(DATA FOR ANALYSIS begins)
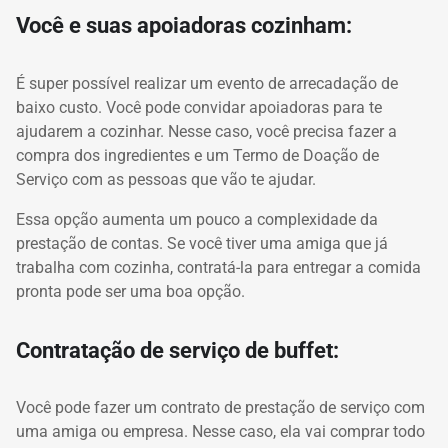
Você e suas apoiadoras cozinham:
É super possível realizar um
evento de arrecadação
de
baixo custo. Você pode convidar apoiadoras para te
ajudarem a cozinhar. Nesse caso, você precisa fazer
a
compra dos ingredientes e um Termo de Doação de
Serviço com as pessoas que vão te ajudar.
Essa opção aumenta um pouco a complexidade da
prestação de contas. Se você tiver uma amiga que já
trabalha com cozinha, contratá-la para entregar a comida
pronta pode ser uma boa opção.
Contratação de serviço de buffet:
Você pode fazer um contrato de prestação de serviço com
uma amiga ou empresa. Nesse caso, ela vai comprar todo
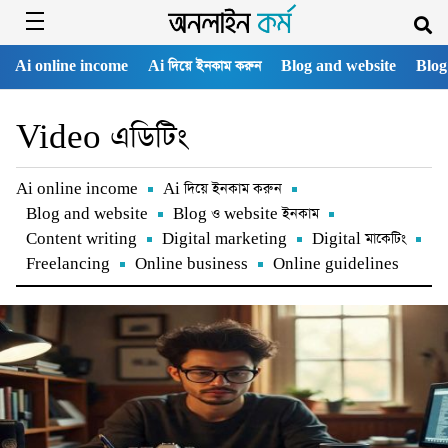
Ai online income
Ai দিয়ে ইনকাম করুন
Blog and website
Blog
Video এডিটিং
Ai online income
Ai দিয়ে ইনকাম করুন
Blog and website
Blog ও website ইনকাম
Content writing
Digital marketing
Digital মাকেটিং
Freelancing
Online business
Online guidelines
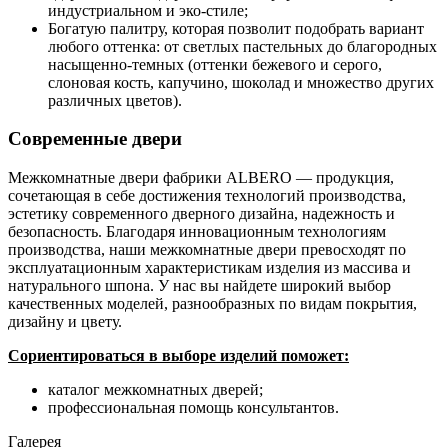
индустриальном и эко-стиле;
Богатую палитру, которая позволит подобрать вариант
любого оттенка: от светлых пастельных до благородных
насыщенно-темных (оттенки бежевого и серого,
слоновая кость, капучино, шоколад и множество других
различных цветов).
Современные двери
Межкомнатные двери фабрики ALBERO — продукция,
сочетающая в себе достижения технологий производства,
эстетику современного дверного дизайна, надежность и
безопасность. Благодаря инновационным технологиям
производства, наши межкомнатные двери превосходят по
эксплуатационным характеристикам изделия из массива и
натурального шпона. У нас вы найдете широкий выбор
качественных моделей, разнообразных по видам покрытия,
дизайну и цвету.
Сориентироваться в выборе изделий поможет:
каталог межкомнатных дверей;
профессиональная помощь консультантов.
Галерея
(DATA FOR ANALYSIS ends)
» **YOUR GOAL**
Scan the material above for the string "производства". Copy each line that holds it.

» **RESULT OF THIS TASK**
сочетающая в себе достижения технологий производства,
производства, наши межкомнатные двери превосходят по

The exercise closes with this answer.